株式会社 GEN INOUE
井上 玄
「暮らし」をデザインする建築家
「住まい」 の設計を行う中で様々な価値観や「暮らし」に出会いました。お隣さんとの共有空間をもつ戸建て住宅、仕事場と居住空間の間に緩衝空間を挟んだSOHO、「隣居」的な距離感の二世帯住宅、フレキシブルに増減築が可能なシェアハウスなど、いずれも今までの常識や形式では窮屈でした。この特徴を最大限にいかした建築的な提案を通して「住まい」だけでなく「暮らし」をデザインすることを目指し設計活動を続けています。
自宅を「海近」の逗子へ
私は横浜で設計事務所を主宰すると同時に二児の父親です。私が子どもの頃、海での磯遊びや山の散歩は休日のイベント、つまり非日常的なものでした。自分の子どもたちには日常的に自然に触れて欲しいという気持ちが引越しの原動力となり、子どもの小学校入学を機に自分の育った横浜を離れ、逗子の「海近」の場所に引越すことを決意しました。一方、「海近」ではありますが「駅近」ではなく不便です。この不便を自分の働き方を変え肯定的に捉え、自分の描く「暮らし」を実践する勇気を持てば、豊かな「暮らし」を手に入れられることに気づきました。
設計事務所の働き方改革
この引越しを機に、自分の主宰する横浜の設計事務所の働き方を変えました。自分だけではなくスタッフ(社員)の働き方も、そのライフステージにあった働き方、それぞれの暮らし方にあった働き方を享受していこうと。今では在宅勤務的な働き方なども実践され、質を保ちながら効率的に仕事を進めています。設計事務所の場所は「駅近」で便利を優先した結果、大きさは小さくなりましたが、ワンフロアーを3社の設計事務所がシェアする楽しい仕事場です。
多拠点居住の実践と自分らしい「暮らし方」のデザイン
引越しと同じ頃、丹沢湖の上流で「山近」の周辺環境を内部空間に取り込んだ「山のセカンドハウス」の設計が進んでいました。プロポーションや素材の異なる7つの縦長の内部空間には、ベッドやソファなどの固定的な家具は置かずフレキシブルな使い方ができる計画としています。時間の流れで変化する光や季節の移り変わりで変容する外部環境を内部に取り込み、使う人のアクティビティや気分によって好きな居場所をさがし移動するセカンドハウスとしました。家族だけでなく事務所のスタッフが使い、地域の人との交流の場となるような開かれた場所となるように様々な可能性を探っています。

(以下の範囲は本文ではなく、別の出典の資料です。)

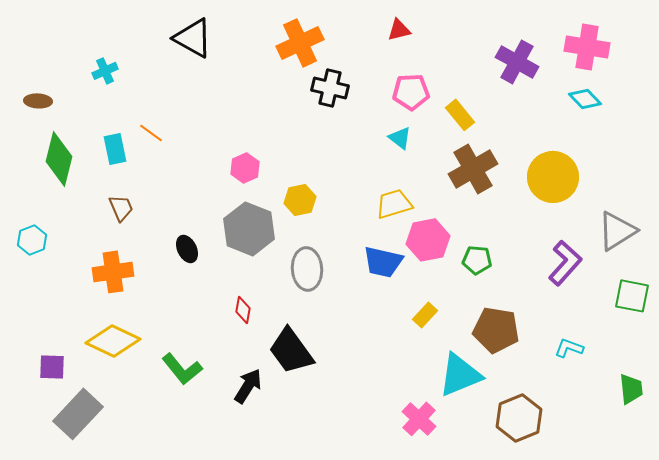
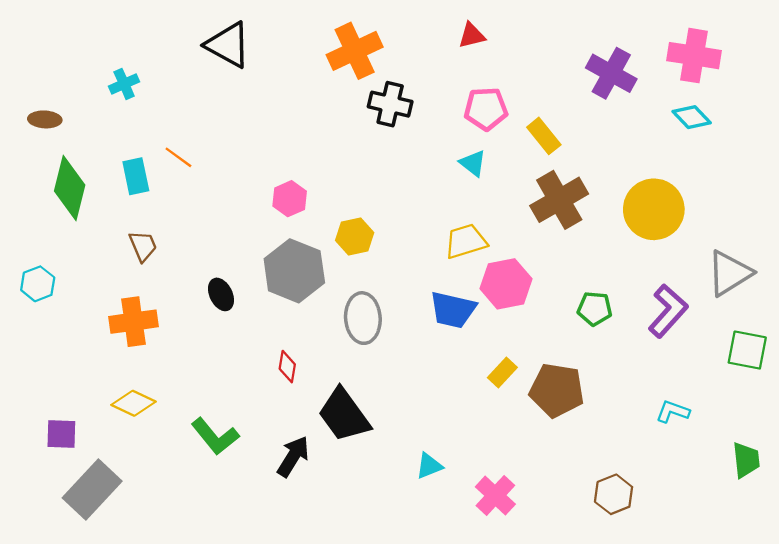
green pentagon: (477, 260) -> (595, 309), moved
brown pentagon: (496, 330) -> (557, 390), moved
yellow diamond: (113, 341) -> (133, 403), size x0.7
cyan triangle: (460, 375) -> (429, 466), moved, size x0.5
brown hexagon: (519, 418) -> (614, 494), size x0.7

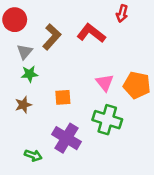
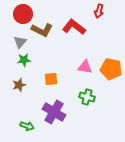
red circle: (15, 20) -> (23, 14), moved
brown L-shape: (52, 37) -> (42, 30), turned 75
pink triangle: (105, 83) -> (85, 67), turned -42
green cross: (107, 120) -> (87, 97), size x0.7

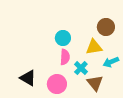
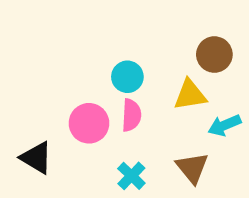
cyan cross: (81, 68) -> (131, 176), moved
black triangle: (28, 78) -> (36, 158), moved
pink circle: (57, 84) -> (89, 123), moved

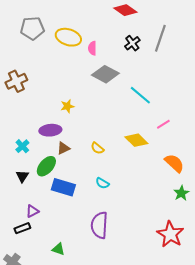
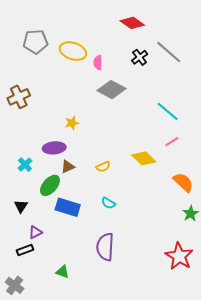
gray line: (160, 38) -> (169, 52), turned -68
cyan line: (140, 95) -> (168, 111), moved
yellow semicircle: (97, 148) -> (103, 167), turned -64
black triangle: (22, 176) -> (21, 206), moved

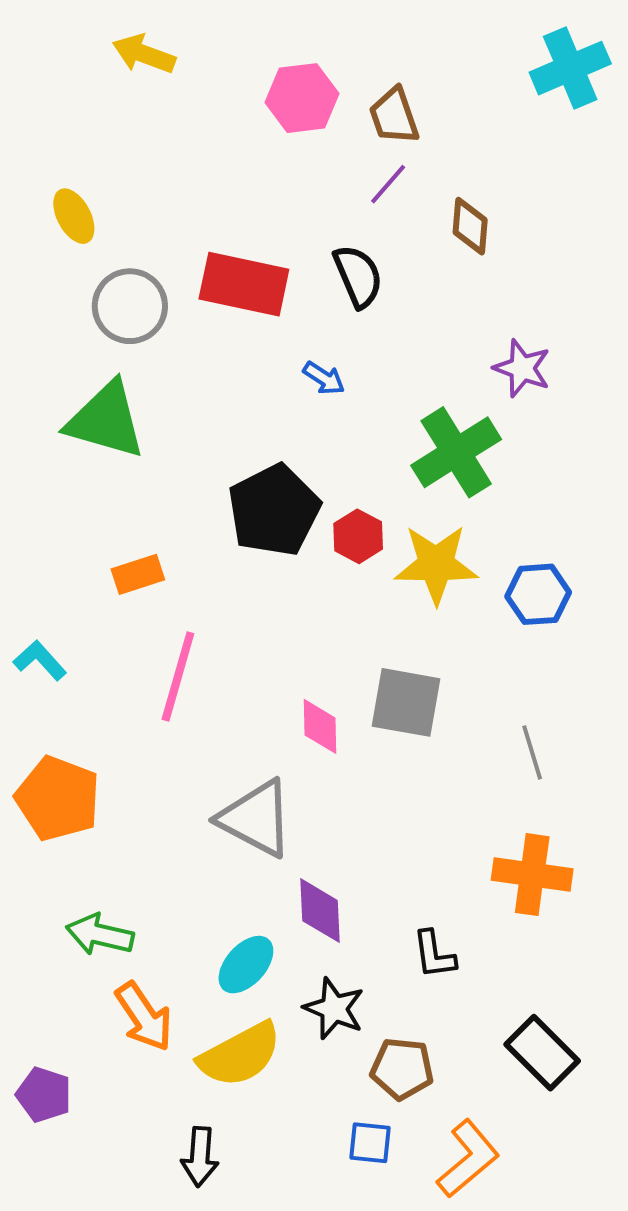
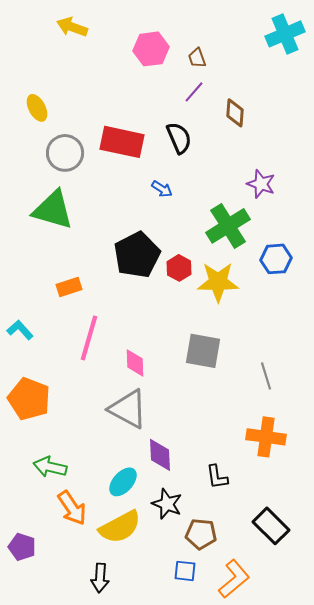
brown trapezoid: (394, 116) -> (197, 58), size x0.7
blue hexagon: (538, 594) -> (276, 259), moved
pink diamond: (320, 726) -> (135, 363), moved

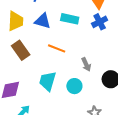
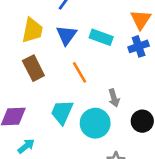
blue triangle: (43, 21) -> (67, 35), turned 42
orange line: (57, 48) -> (79, 72), turned 30
cyan circle: (74, 86) -> (95, 123), size x1.5

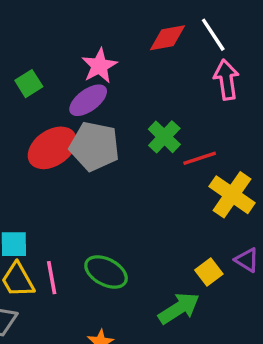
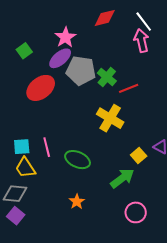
white line: (213, 35) -> (144, 22), moved
gray pentagon: (94, 146) -> (81, 71), moved
yellow cross: (232, 195) -> (110, 118), moved
pink line: (52, 278) -> (47, 147), moved

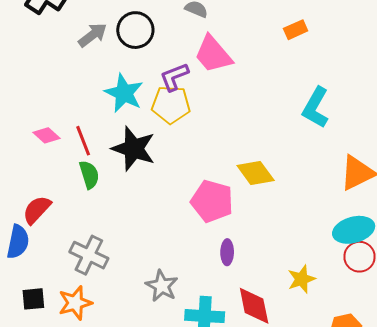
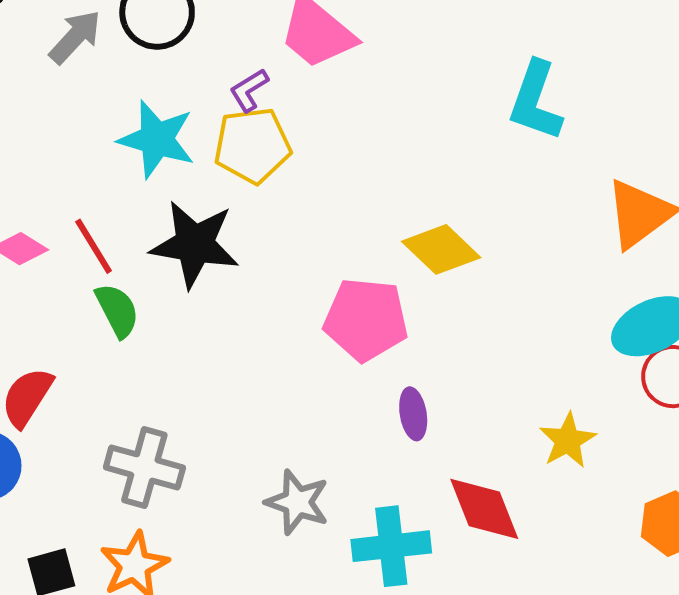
purple L-shape: (174, 77) -> (249, 90), size x0.7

このようにどこに住み、どう働くのか?ONとOFFを切り替えるためにどこで休暇を過ごすのか。場所は便利でなくても、有名な別荘地でなくても、魅力的な環境がありそのメリットを最大限にいかしたお気に入りの空間があれば良いのではないか?その魅力をフットワーク軽く遊牧民のようなに楽しむ「暮らし方」。今後も建築家として「多拠点居住」を実践し、その魅力を発信していきたいと思っている。